One of those friends is the step sister of my abusive ex. She, let's call her Maggie, for arguments sake, is the most amazing and wonderful person. Maggie is full of love and just pure joy. When I was with her step-brother (and normally I would not differentiate but in this case I need to) I am not sure she had any idea what was going on. She was so young and carefree. But she was my friend. When I was a size 10 and still thought I was rubbish, she propped me up. We laughed (if you are reading this, remember zooming down the highway back to the Gold Coast singing at the top of our lungs to Faith Hill - I remember like it was yesterday), smoked far too many cigarettes over coffee - at 7am, in Brisbane, while we waited to go to work (hell, we chose to get up at 5am in those days!) and generally just did "happy stuff".
Maggie lost her mum some years ago. Essentially, my ex mother in law. But I didn't know. As we had drifted apart. It was necessary for my healing. We connected again, not sure how (feel free to chime in here Maggie) and it has added such a wonderful dimension to my life again. We are not close, as in besties, but every now and then we reconnect and it feels like yesterday.
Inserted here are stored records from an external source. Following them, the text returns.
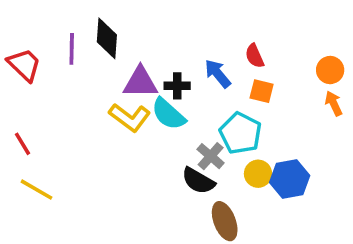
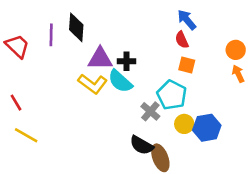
blue arrow: (218, 74) -> (187, 20), moved
black semicircle: (198, 181) -> (142, 145), moved

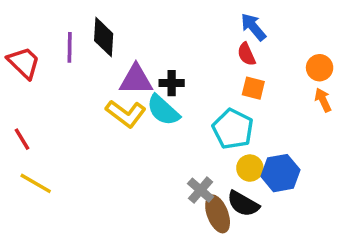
gray cross: (150, 111) -> (201, 190), moved
black semicircle: (142, 145) -> (243, 204), moved

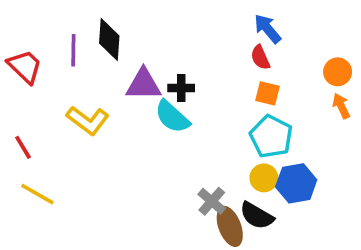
yellow L-shape: (126, 114) -> (88, 120), moved
cyan pentagon: (233, 129) -> (271, 137), moved

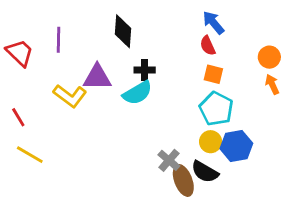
black diamond: (109, 39) -> (123, 31), moved
purple triangle: (143, 84) -> (97, 77), moved
cyan semicircle: (172, 117) -> (137, 93), turned -72

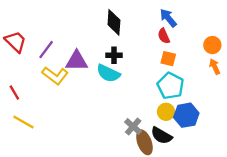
black diamond: (123, 31) -> (114, 22), moved
purple line: (59, 40) -> (46, 50), moved, turned 36
cyan semicircle: (137, 93) -> (108, 73), turned 55

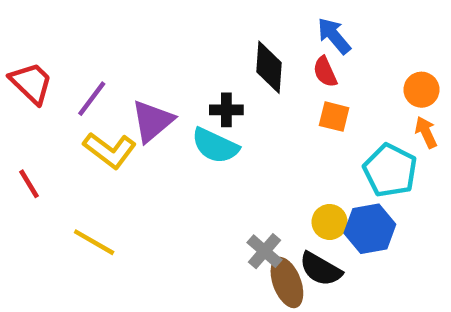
black diamond: (114, 22) -> (269, 67), moved
purple triangle: (77, 61) -> (152, 121), turned -40
cyan pentagon: (171, 86) -> (390, 170), moved
yellow line: (23, 122) -> (94, 242), moved

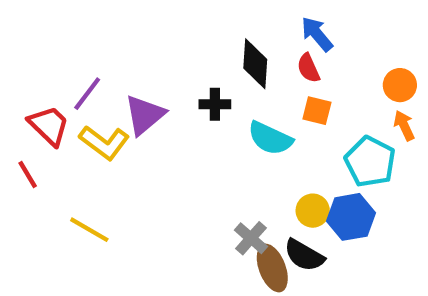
red trapezoid: (31, 83) -> (49, 125), moved
cyan semicircle: (215, 146) -> (270, 138), moved

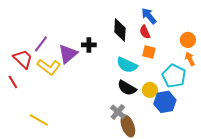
black cross: (215, 104) -> (89, 45), moved
yellow circle: (313, 211) -> (150, 90), moved
yellow line: (89, 230) -> (39, 120), moved
black semicircle: (304, 255) -> (127, 88), moved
We connected again and I was to find out she had also lost her father recently. Essentially leaving her in the world with her husband and her son, which is not alone but can make you feel very vulnerable. I am so sorry my friend, life can be terrible sometimes. I know he was your world. I can't bring him back and I can't fix it. But I can say the sun will shine again one day, I promise.
Another friend is my ballsy American friend, let's call her, Emily. Emily bounded into my life in April 2000 and wow, I never looked back. She kicked me under the table when I called our CEO a self righteous c*** (sorry readers, but he was, he was a right, asshole) and supported me when, surprisingly, I got "retrenched" two weeks later... Again, she has faded in and out of my life for 16 years. We chat occasionally but recently spent a weekend together after the passing of her, well, the love of her life. Only thing is he didn't really know... Well, he did, but it was difficult... I was going to my magical place at the beach and Emily joined me. We drank too much, cried a lot and enjoyed a walk along the beach, where a pod of dolphins magically appeared. About 40 of them. You ask anyone who frequents that beach - it is unheard of. We both think it was the love of her life telling her he was there..
Anyway, where I am going with this is, over the last 18 months I have felt there have been a lot of fair weather friends in my life. But these two remind me that good friends are not people you talk to every day, every week or every month. They are friends who are there, over time and over years. Regardless of circumstance.
Thank you "Maggie" and "Emily". You rock. And you remind me - there are true friends out there who are not fair weather. I look forward to many happy years with you both in it.